Olive glanced over at Giogi, who was now crawling along the ground. “But he doesn’t look anything like Azoun.”

“The sigils don’t know that,” Akabar pointed out, wracking his brain for some way to put the warrior woman out of commission without injuring her too severely.

A northerner of huge girth tried tackling her from behind. Alias pivoted, jammed an elbow into the man’s belly, and backhanded him in the face with the handle of the knife. Bleeding from the nose, the man fell into the crowd.

Having lost her target, Alias’s eyes swept through the tent. She spotted Giogi cowering beneath the punch table. She dove for him just as he managed to scramble to the other side.

Dimswart, realizing that it would not look good if one of his clients murdered one of his new in-laws, grabbed Akabar’s shoulder. “Do something,” he demanded.

Akabar nodded his head, but he hadn’t prepared any magical spells that would be useful at a wedding celebration-turned-brawl.

Olive seized control of the situation by grabbing Dragonbait. “We have to stop her!”

The lizard cocked his head in confusion.

In a flash of inspiration Akabar cried, “Stop her, before she gets hurt!”

Dragonbait nodded. Dodging the confused, fleeing guests, he tackled the central pole of the tent. The huge beam slid across the grass, pulling the walls up and the roof down. Stakes ripped from the ground, and the pole toppled over with a thud, bringing acres of tent down and putting an end to the pandemonium with a great whoosh.

8

The Sigils

Akabar was one of the first to emerge from under the cloth, his red and white silk robes only slightly stained with grass. He immediately scanned the area for Alias’s figure, but his view of the grounds was blocked by the growing throng of refugees.

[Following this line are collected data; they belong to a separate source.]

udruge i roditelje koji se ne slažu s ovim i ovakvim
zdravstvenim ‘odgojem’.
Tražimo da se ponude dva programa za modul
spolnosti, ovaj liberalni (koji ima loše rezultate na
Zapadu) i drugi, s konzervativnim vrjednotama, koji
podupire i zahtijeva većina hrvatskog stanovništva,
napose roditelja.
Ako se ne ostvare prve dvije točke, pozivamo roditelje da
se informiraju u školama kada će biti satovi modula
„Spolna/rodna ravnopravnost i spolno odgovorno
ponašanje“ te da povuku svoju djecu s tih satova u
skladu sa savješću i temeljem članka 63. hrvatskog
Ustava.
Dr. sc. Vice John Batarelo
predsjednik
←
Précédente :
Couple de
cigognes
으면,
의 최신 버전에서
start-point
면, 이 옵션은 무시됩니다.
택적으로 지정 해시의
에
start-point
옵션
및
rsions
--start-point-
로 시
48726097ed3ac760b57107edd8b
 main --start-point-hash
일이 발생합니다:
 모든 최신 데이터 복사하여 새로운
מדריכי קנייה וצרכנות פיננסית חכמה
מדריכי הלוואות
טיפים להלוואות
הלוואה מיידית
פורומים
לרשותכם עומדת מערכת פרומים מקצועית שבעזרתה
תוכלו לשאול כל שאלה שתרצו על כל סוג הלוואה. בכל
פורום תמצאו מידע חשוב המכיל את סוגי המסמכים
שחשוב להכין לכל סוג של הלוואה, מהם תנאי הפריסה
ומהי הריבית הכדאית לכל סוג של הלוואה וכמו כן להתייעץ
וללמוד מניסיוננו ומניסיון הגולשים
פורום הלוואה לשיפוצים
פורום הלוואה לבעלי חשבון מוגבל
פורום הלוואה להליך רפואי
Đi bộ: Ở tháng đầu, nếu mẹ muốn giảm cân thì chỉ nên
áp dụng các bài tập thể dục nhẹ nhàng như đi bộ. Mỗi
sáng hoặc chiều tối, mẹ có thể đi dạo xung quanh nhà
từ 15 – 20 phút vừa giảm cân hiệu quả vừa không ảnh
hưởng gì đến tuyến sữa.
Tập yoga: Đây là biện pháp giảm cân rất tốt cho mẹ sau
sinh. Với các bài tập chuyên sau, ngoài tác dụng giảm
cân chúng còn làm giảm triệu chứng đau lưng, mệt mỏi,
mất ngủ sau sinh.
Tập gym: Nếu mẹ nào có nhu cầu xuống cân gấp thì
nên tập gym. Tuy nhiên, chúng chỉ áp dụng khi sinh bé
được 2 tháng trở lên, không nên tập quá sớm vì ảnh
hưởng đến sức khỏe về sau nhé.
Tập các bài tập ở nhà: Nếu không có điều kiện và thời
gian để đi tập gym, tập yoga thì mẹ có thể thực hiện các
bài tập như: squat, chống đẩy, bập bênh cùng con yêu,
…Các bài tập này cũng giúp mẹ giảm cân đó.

He waited by the edge of the collapsed structure, assisting others to their feet and hoping the swordswoman would appear.

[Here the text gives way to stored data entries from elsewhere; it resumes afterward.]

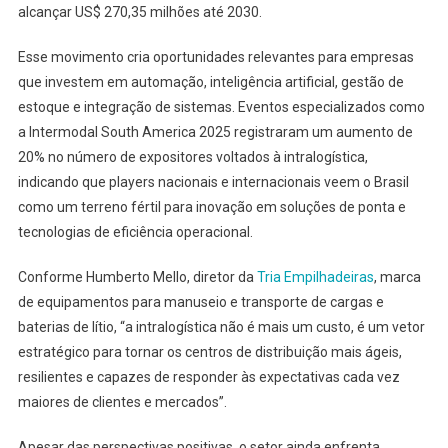
alcançar US$ 270,35 milhões até 2030.
Esse movimento cria oportunidades relevantes para empresas
que investem em automação, inteligência artificial, gestão de
estoque e integração de sistemas. Eventos especializados como
a Intermodal South America 2025 registraram um aumento de
20% no número de expositores voltados à intralogística,
indicando que players nacionais e internacionais veem o Brasil
como um terreno fértil para inovação em soluções de ponta e
tecnologias de eficiência operacional.
Conforme Humberto Mello, diretor da
Tria Empilhadeiras
, marca
de equipamentos para manuseio e transporte de cargas e
baterias de lítio, “a intralogística não é mais um custo, é um vetor
estratégico para tornar os centros de distribuição mais ágeis,
resilientes e capazes de responder às expectativas cada vez
maiores de clientes e mercados”.
Apesar das perspectivas positivas, o setor ainda enfrenta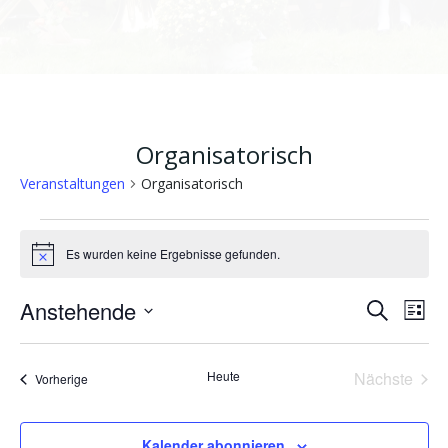
Organisatorisch
Veranstaltungen
Organisatorisch
Veranstaltungen
Es wurden keine Ergebnisse gefunden.
Hinweis
V
V
Anstehende
Suche
Liste
Datum
e
e
wählen.
Heute
Nächste
Veranstaltungen
Vorherige
r
r
Veransta
a
a
Kalender abonnieren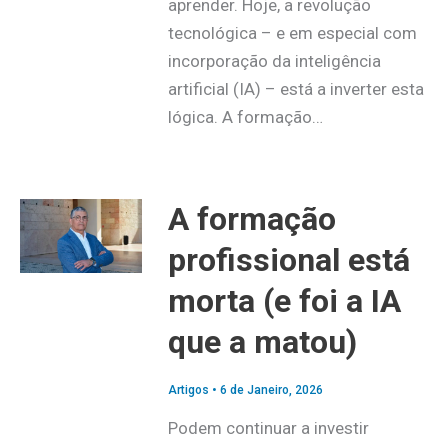
aprender. Hoje, a revolução
tecnológica – e em especial com
incorporação da inteligência
artificial (IA) – está a inverter esta
lógica. A formação…
A formação
profissional está
morta (e foi a IA
que a matou)
Artigos
•
6 de Janeiro, 2026
Podem continuar a investir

When Giogi emerged from beneath the tent, he kept crawling until he bumped into the knees of a dowager Wyvernspur.

“Giogioni, you are a fool,” the lady declared. “This civil unrest is a direct consequence of your open disrespect for our sovereign. I’ve warned you time and again that you were courting disaster.”

“Yes, Aunt Dorath.”

“Get off your knees, you idiot.”

“Yes, Aunt Dorath.”

The bride and groom and their attendants rolled out from the tent, giggling hysterically. Lady Leona emerged near Dragonbait, looking less than amused. Upon seeing whose scaly hand had helped her rise, the woman jerked her arm back while blasting the Turmishman with a withering glare. She looked about impatiently for Sir Dimswart.

When the sage finally appeared, empty mug in hand, Leona drew him aside. In quiet but threatening tones she declared, “I will not have Gaylyn’s wedding day ruined. I am taking our guests into the garden to continue with the celebration. You must deal with this … situation.”